Les transmissions aux salariés restent rares en Occitanie : entre cinq et dix dossiers aboutissent chaque année. Mais à l'Union régionale des Scop (UR Scop), on constate un intérêt croissant des chefs d'entreprise. « En cinq ans, nous sommes passés de 35 à 70 candidatures par an, rapporte Cyrille Rocher, président de la structure. La vision de la transmission aux salariés évolue : les dirigeants, qui l'associaient auparavant à une liquidation, se l'approprient désormais comme un outil de cession parmi d'autres. » Le passage en Scop implique naturellement une volonté partagée du chef d'entreprise et de ses salariés, mais pas seulement. « Chaque année nous refusons environ 80% des dossiers : il faut s'assurer de la viabilité du modèle économique, des compétences des salariés et de leur capacité financière à porter le rachat », poursuit Cyrille Rocher. Le prix de vente est fixé selon les ratios comptables habituels : difficile d'envisager une reprise en Scop pour les entreprises fortement capitalisées ou dotées d'un important parc machines... L'UR Scop assure la médiation entre le cédant et les salariés, pour un ticket moyen entre 1 et 5 millions d'euros, souvent moins dans le secteur des services. La plupart des dossiers se bouclent entre six et douze mois.

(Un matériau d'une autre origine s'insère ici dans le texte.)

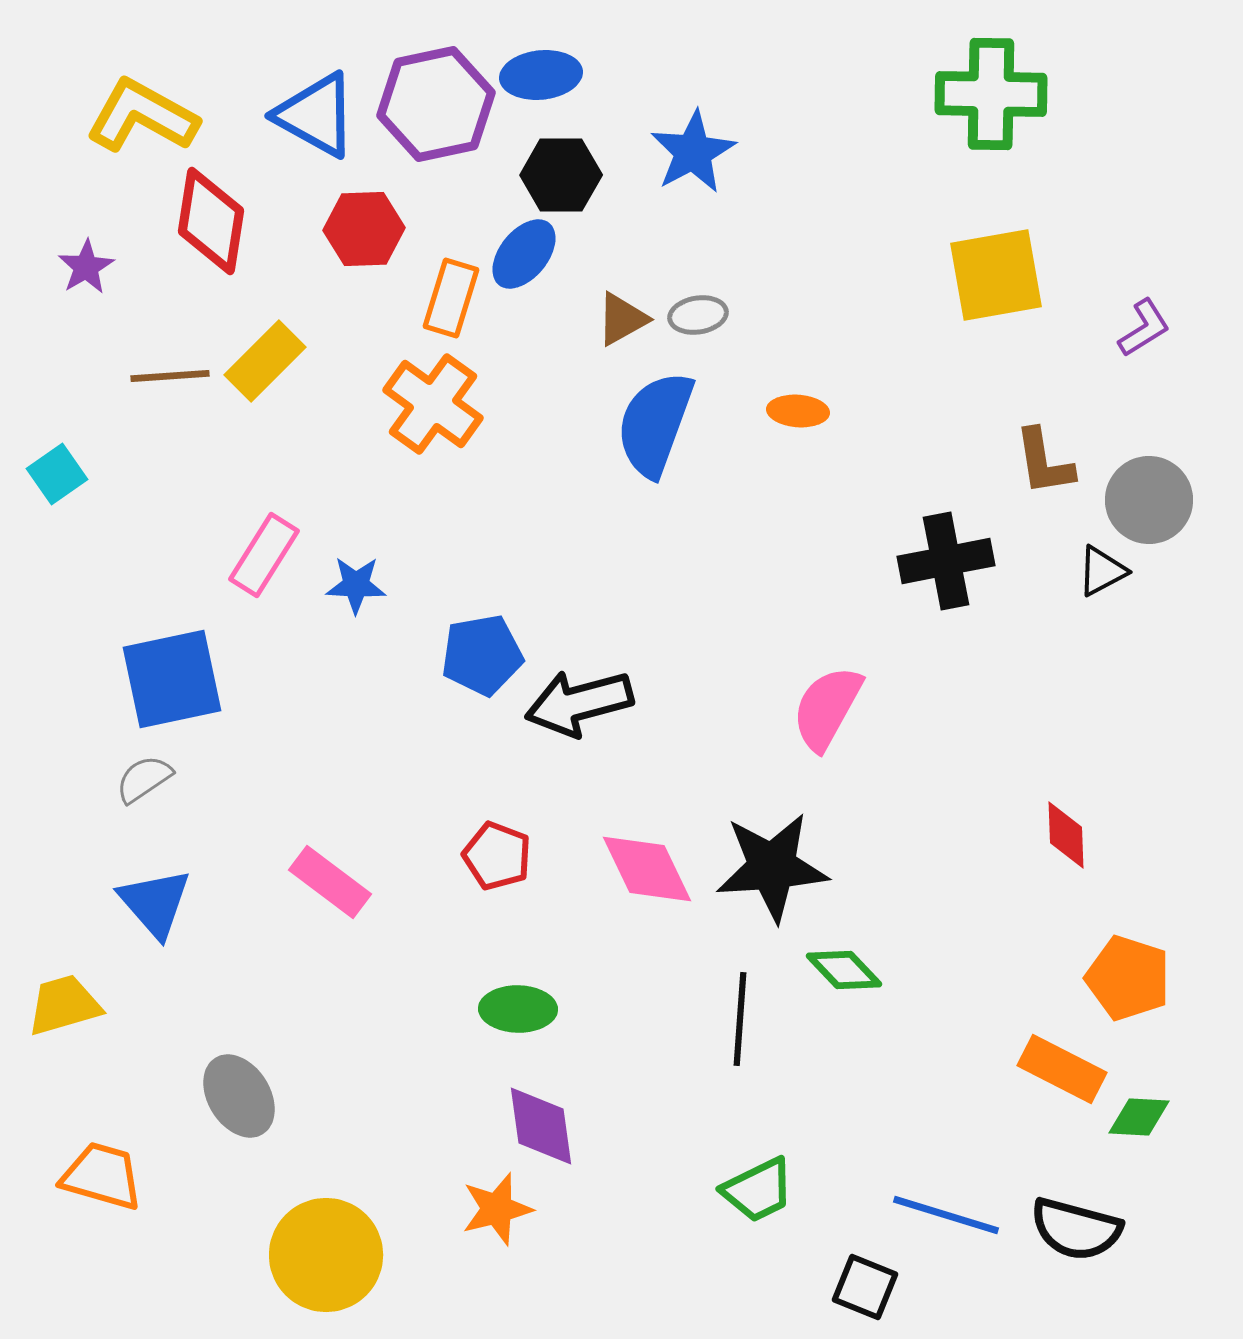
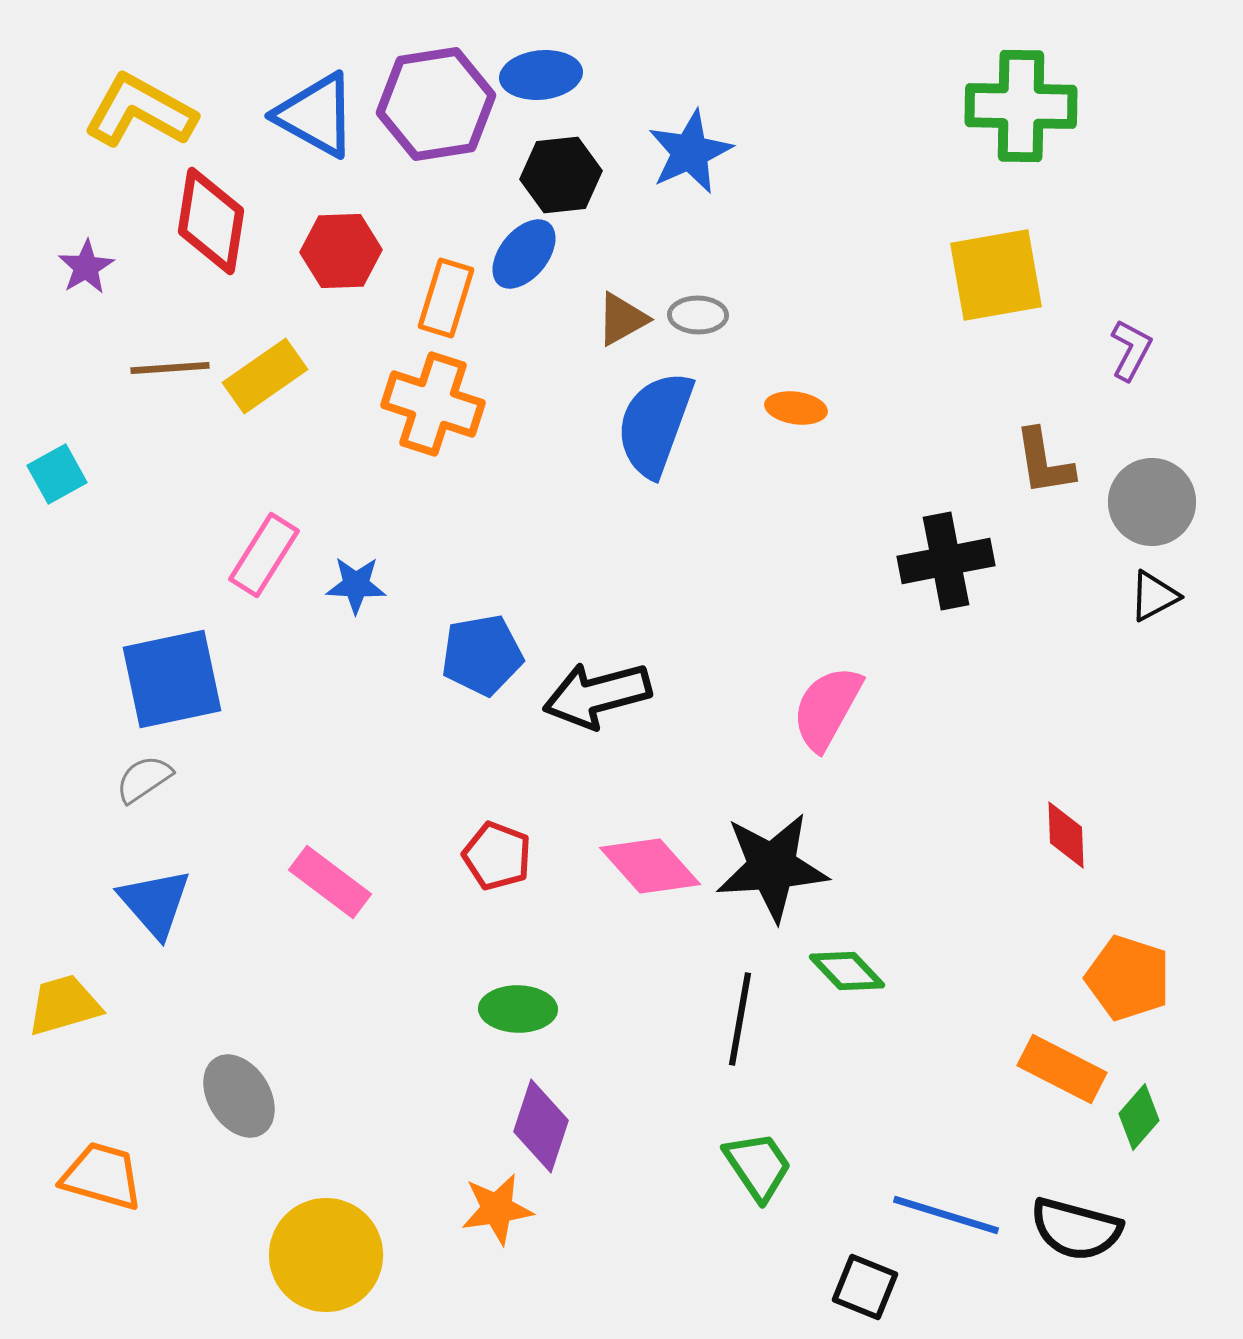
green cross at (991, 94): moved 30 px right, 12 px down
purple hexagon at (436, 104): rotated 3 degrees clockwise
yellow L-shape at (142, 116): moved 2 px left, 5 px up
blue star at (693, 152): moved 3 px left; rotated 4 degrees clockwise
black hexagon at (561, 175): rotated 6 degrees counterclockwise
red hexagon at (364, 229): moved 23 px left, 22 px down
orange rectangle at (451, 298): moved 5 px left
gray ellipse at (698, 315): rotated 10 degrees clockwise
purple L-shape at (1144, 328): moved 13 px left, 22 px down; rotated 30 degrees counterclockwise
yellow rectangle at (265, 361): moved 15 px down; rotated 10 degrees clockwise
brown line at (170, 376): moved 8 px up
orange cross at (433, 404): rotated 18 degrees counterclockwise
orange ellipse at (798, 411): moved 2 px left, 3 px up; rotated 4 degrees clockwise
cyan square at (57, 474): rotated 6 degrees clockwise
gray circle at (1149, 500): moved 3 px right, 2 px down
black triangle at (1102, 571): moved 52 px right, 25 px down
black arrow at (579, 703): moved 18 px right, 8 px up
pink diamond at (647, 869): moved 3 px right, 3 px up; rotated 16 degrees counterclockwise
green diamond at (844, 970): moved 3 px right, 1 px down
black line at (740, 1019): rotated 6 degrees clockwise
green diamond at (1139, 1117): rotated 52 degrees counterclockwise
purple diamond at (541, 1126): rotated 26 degrees clockwise
green trapezoid at (758, 1190): moved 24 px up; rotated 98 degrees counterclockwise
orange star at (497, 1209): rotated 6 degrees clockwise
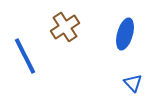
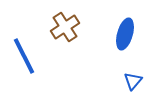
blue line: moved 1 px left
blue triangle: moved 2 px up; rotated 24 degrees clockwise
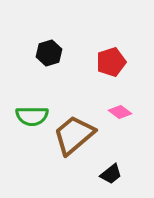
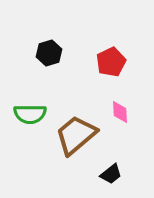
red pentagon: rotated 8 degrees counterclockwise
pink diamond: rotated 50 degrees clockwise
green semicircle: moved 2 px left, 2 px up
brown trapezoid: moved 2 px right
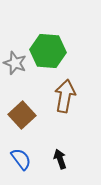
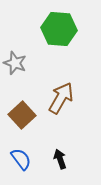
green hexagon: moved 11 px right, 22 px up
brown arrow: moved 4 px left, 2 px down; rotated 20 degrees clockwise
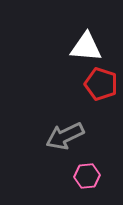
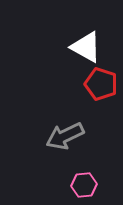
white triangle: rotated 24 degrees clockwise
pink hexagon: moved 3 px left, 9 px down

Des entreprises qui restent solides

« Parler d'argent avec son employeur n'est pas simple, il est utile qu'une tierce partie assure la négociation, reconnaît Tiago Mendes, l'un des quatre repreneurs du négoce de matériaux toulousain MBC (9 salariés, 2,2 M€ de CA). Les dossiers de financement sont également lourds à porter : notre banque historique avait refusé de nous suivre, il a fallu trouver de nouveaux partenaires. » Plusieurs dispositifs d'accompagnement sont proposés par l'UR Scop pour garantir les risques ou lancer le fonds de roulement. « Nous avons également bénéficié de prêts d'honneur de la part du réseau Initiative Garonne, qui nous ont permis de doubler les apports personnels », précise Tiago Mendes. Si certaines banques restent frileuses face au statut Scop, les défaillances d'entreprises reprises par les salariés restent rares, entre 3 et 4 % au plan national. « Nous n'avons connu aucune liquidation en Occitanie, souligne même le directeur de l'UR Scop Cyrille Rocher. Les risques interviennent plutôt au bout de cinq ou sept ans, quand certaines entreprises relâchent leur vigilance sur les ratios financiers. »

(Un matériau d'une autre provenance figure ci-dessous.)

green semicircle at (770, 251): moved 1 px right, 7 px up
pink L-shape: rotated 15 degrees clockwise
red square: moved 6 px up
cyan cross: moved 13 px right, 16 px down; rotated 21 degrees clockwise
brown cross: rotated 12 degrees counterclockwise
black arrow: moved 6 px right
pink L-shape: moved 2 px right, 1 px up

Préparer les repreneurs au métier de dirigeant

Pour prévenir ce risque, l'UR Scop propose aux repreneurs une multitude de formations pour les préparer au métier de chef d'entreprise. Car si les coopératives sont basées sur une démocratie des coopérateurs lors de l'assemblée générale annuelle, sur le principe d'une personne une voix, le pilotage quotidien de l'entreprise est bien assuré par le gérant, généralement avec le soutien d'un noyau de salariés réunis sur une base hebdomadaire ou mensuelle. Créateur de la société de travaux électriques MC2F (14 salariés, 1,5 M€ de CA), à Lespinasse, Michel Mathieu a proposé le passage en Scop en 2016, alors qu'il passait le cap de la cinquantaine : « J'ai voulu anticiper la transmission pour pérenniser l'activité et éviter de devoir trouver une solution juste avant la retraite. Il est prévu que je reste aux commandes jusqu'en 2021, après quoi je resterai salarié et membre du conseil d'administration. » Le futur dirigeant, Nicolas Barthe, bénéficie déjà de formations en management et un audit externe doit permettre de dégager des perspectives de croissance. « Mon souhait avec la coopérative était aussi que les salariés deviennent force de proposition sur les méthodes, les fournisseurs, les marchés : un an après le passage en Scop, on voit que les idées commencent à monter ! », se félicite Michel Mathieu.